> WHAT TO WORK ON:
Every entry must be set down exactly in the answer; no pictures should appear.

*** Opening RECORDS TO USE ***

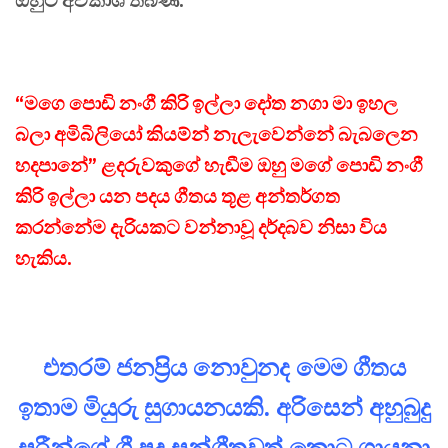
“මගෙ පොඩි නංගී කිරි ඉල්ලා දෝත නගා මා ඉහල
බලා අමිබිලියෝ කියම්න් නැලැවෙන්නේ බැබලෙන
හදපානේ” ළදරුවකුගේ හැඬීම ඔහු මගේ පොඩි නංගී
කිරි ඉල්ලා යන පදය ගීතය තූළ අන්තර්ගත
කරන්නේම දැරියකට වන්නාවූ දර්දබව නිසා විය
හැකිය.
එතරම් ජනප්‍රිය නොවුනද මෙම ගීතය
ඉතාම මියුරු සුගායනයකි. අරිසෙන් අහුබුදු
සූරීන්ගේ ගී පද සන්ගීතවත් කොට ගායනා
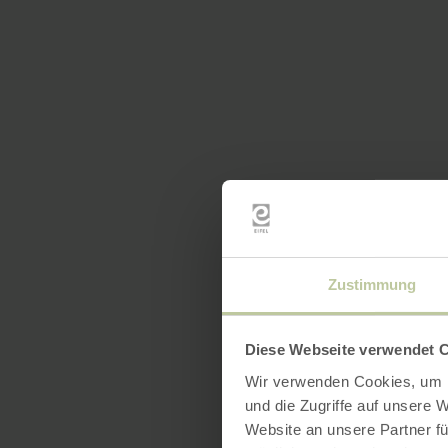
Zustimmung
Diese Webseite verwendet 
Wir verwenden Cookies, um I
und die Zugriffe auf unsere 
Website an unsere Partner fü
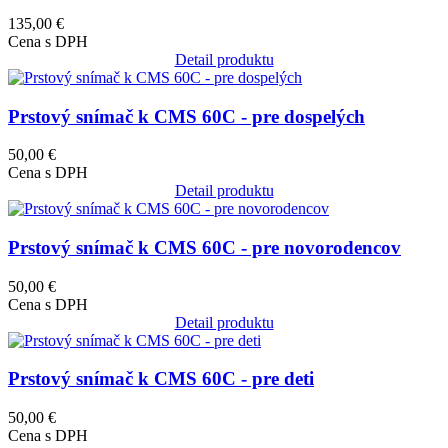
135,00 €
Cena s DPH
Detail produktu
Obrázok
Prstový snímač k CMS 60C - pre dospelých
50,00 €
Cena s DPH
Detail produktu
Obrázok
Prstový snímač k CMS 60C - pre novorodencov
50,00 €
Cena s DPH
Detail produktu
Obrázok
Prstový snímač k CMS 60C - pre deti
50,00 €
Cena s DPH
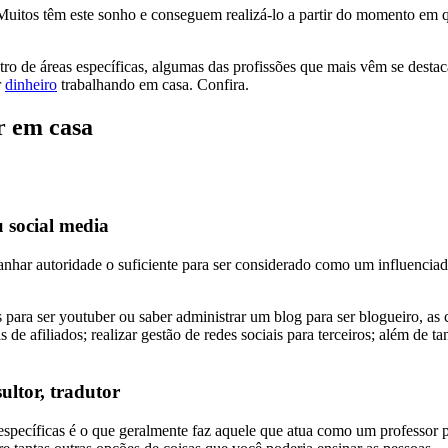
Muitos têm este sonho e conseguem realizá-lo a partir do momento em q
tro de áreas específicas, algumas das profissões que mais vêm se destac
r
dinheiro
trabalhando em casa. Confira.
r em casa
u social media
e ganhar autoridade o suficiente para ser considerado como um influencia
ara ser youtuber ou saber administrar um blog para ser blogueiro, as c
de afiliados; realizar gestão de redes sociais para terceiros; além de t
ultor, tradutor
s específicas é o que geralmente faz aquele que atua como um professor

*** Closing RECORDS TO USE ***

> WRITTEN RESPONSE:
“මගෙ පොඩි නංගී කිරි ඉල්ලා දෝත නගා මා ඉහල
බලා අමිබිලියෝ කියම්න් නැලැවෙන්නේ බැබලෙන
හදපානේ” ළදරුවකුගේ හැඬීම ඔහු මගේ පොඩි නංගී
කිරි ඉල්ලා යන පදය ගීතය තූළ අන්තර්ගත
කරන්නේම දැරියකට වන්නාවූ දර්දබව නිසා විය
හැකිය.
එතරම් ජනප්‍රිය නොවුනද මෙම ගීතය
ඉතාම මියුරු සුගායනයකි. අරිසෙන් අහුබුදු
සූරීන්ගේ ගී පද සන්ගීතවත් කොට ගායනා
Zustimmung
Diese Webseite verwendet 
Wir verwenden Cookies, um I
und die Zugriffe auf unsere 
Website an unsere Partner fü
135,00 €
Cena s DPH
Detail produktu
Obrázok
Prstový snímač k CMS 60C - pre dospelých
50,00 €
Cena s DPH
Detail produktu
Obrázok
Prstový snímač k CMS 60C - pre novorodencov
50,00 €
Cena s DPH
Detail produktu
Obrázok
Prstový snímač k CMS 60C - pre deti
50,00 €
Cena s DPH
Muitos têm este sonho e conseguem realizá-lo a partir do momento em q
tro de áreas específicas, algumas das profissões que mais vêm se destac
r
dinheiro
trabalhando em casa. Confira.
r em casa
u social media
e ganhar autoridade o suficiente para ser considerado como um influencia
ara ser youtuber ou saber administrar um blog para ser blogueiro, as c
de afiliados; realizar gestão de redes sociais para terceiros; além de t
ultor, tradutor
s específicas é o que geralmente faz aquele que atua como um professor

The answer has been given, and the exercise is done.